## [About this task]
Print the records below exactly, and do not carry over any picture.

Collected data:
##############################

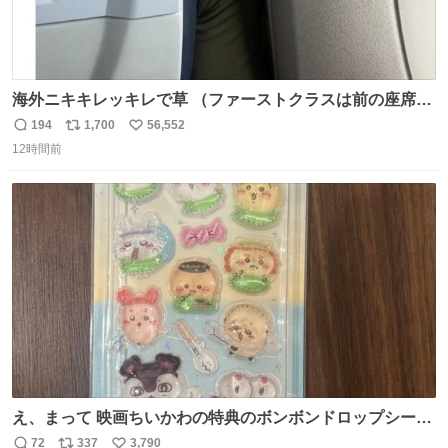
海外ニキキレッキレで草 （ファーストクラスは前の座席で
あるため）
194
1,700
56,552
返
リ
い
12時間前
信
ポ
い
数
ス
ね
ト
数
数
え、まって 映画ちいかわの特典のボンボンドロップシール
もうメルカリにでてるやん #ちいかわ
72
337
3,790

##############################

## [Task output]
海外ニキキレッキレで草 （ファーストクラスは前の座席で
あるため）
194
1,700
56,552
返
リ
い
12時間前
信
ポ
い
数
ス
ね
ト
数
数
え、まって 映画ちいかわの特典のボンボンドロップシール
もうメルカリにでてるやん #ちいかわ
72
337
3,790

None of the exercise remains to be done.